А собаку отпустил: и она, простояв с ним около минуты, убежала, куда глаза глядят.

Александр Илья и Степан Богданович, ожидающие Никитича на ступеньках, невольно переглянулись, будто провели в этом здании всю жизнь.

 

XXXXXI

Мы шныряли по гулким стенам,

Холод ночи касался тел.

Кровь уже не сочится по венам

С той поры, как мой друг опустел.

Бульбы пытался на ходу сочинить стишок, чтобы развеселить одинокую толпу, собравшуюся в Овальном. Но выходило либо нечто зловещее, пугающее, либо безумно глупое, несмешное и грустное.

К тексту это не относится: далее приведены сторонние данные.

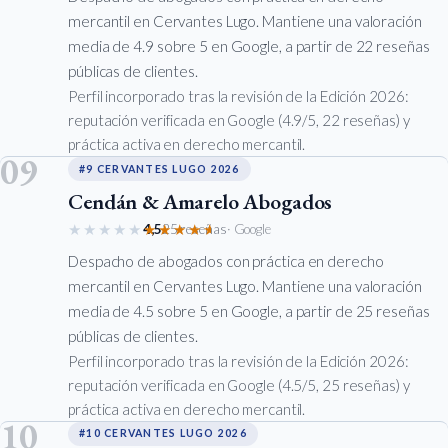
mercantil en Cervantes Lugo. Mantiene una valoración
media de 4.9 sobre 5 en Google, a partir de 22 reseñas
públicas de clientes.
Perfil incorporado tras la revisión de la Edición 2026:
reputación verificada en Google (4.9/5, 22 reseñas) y
práctica activa en derecho mercantil.
09
#9 CERVANTES LUGO 2026
Cendán & Amarelo Abogados
★★★★★
★★★★★
4,5
25 reseñas
· Google
Despacho de abogados con práctica en derecho
mercantil en Cervantes Lugo. Mantiene una valoración
media de 4.5 sobre 5 en Google, a partir de 25 reseñas
públicas de clientes.
Perfil incorporado tras la revisión de la Edición 2026:
reputación verificada en Google (4.5/5, 25 reseñas) y
práctica activa en derecho mercantil.
10
#10 CERVANTES LUGO 2026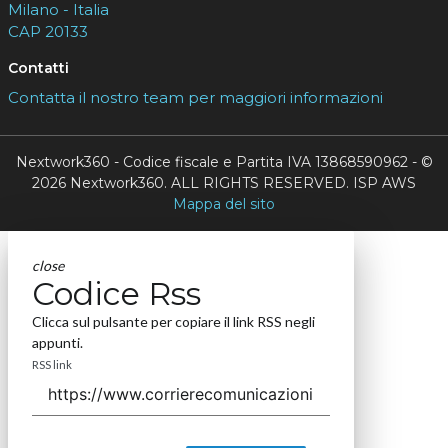
Milano - Italia
CAP 20133
Contatti
Contatta il nostro team per maggiori informazioni
Nextwork360 - Codice fiscale e Partita IVA 13868590962 - ©
2026 Nextwork360. ALL RIGHTS RESERVED. ISP AWS
Mappa del sito
close
Codice Rss
Clicca sul pulsante per copiare il link RSS negli
appunti.
RSS link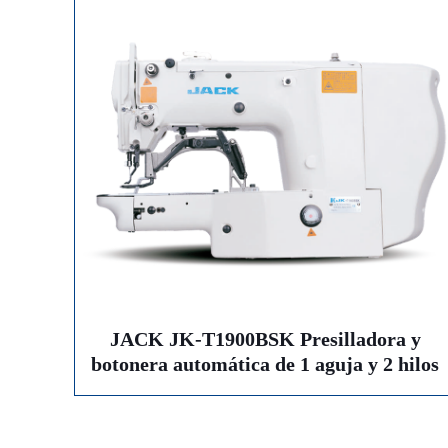
JACK JK-T1900BSK Presilladora y
botonera automática de 1 aguja y 2 hilos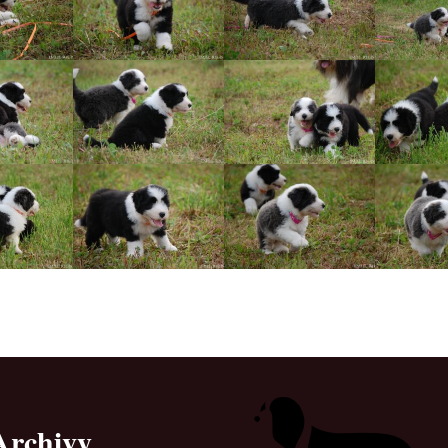
Vrh „L“
Jon Snow
Štěňátka
Tabulka d
Vrh „K“
Iowerth
Bearded c
Vrh „J“
Fercart Cidaris
Bearded c
Vrh „I“
Progresivn
atrofie a 
Vrh „H“ – externí vrh
Vrh „G“
Vrh „F“
Vrh „E“
Vrh „D“
Archivy
Vrh „C“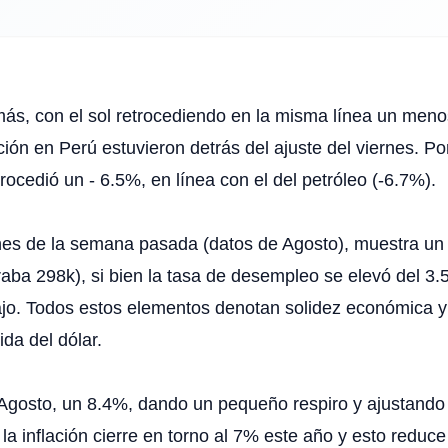
 más, con el sol retrocediendo en la misma línea un meno
ón en Perú estuvieron detrás del ajuste del viernes. Por
rocedió un - 6.5%, en línea con el del petróleo (-6.7%).
es de la semana pasada (datos de Agosto), muestra un 
ba 298k), si bien la tasa de desempleo se elevó del 3.
o. Todos estos elementos denotan solidez económica y 
ida del dólar.
e Agosto, un 8.4%, dando un pequeño respiro y ajustan
 inflación cierre en torno al 7% este año y esto reduce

Он сел между мной и Прохором.

«Из столовой все тоже разошлись. Вы хоть одного преподавателя заметили?».

Ушли все.

Комиссар, весело подхватив за ручку директора, ушли около часа назад. Остальные ушли так же скоропостижно, ничего не сказав своим ученикам. Нас, словно ненужные игрушки, оставили в незакрытой картонной коробке на улице.

И любой прохожий может взять их себе поиграться.

Младшие курсы, еще совсем дети, постоянно плакали и просились домой. А старшие, заботливые родители, успокаивали и кормили тем, что смогли найти в пустой столовой.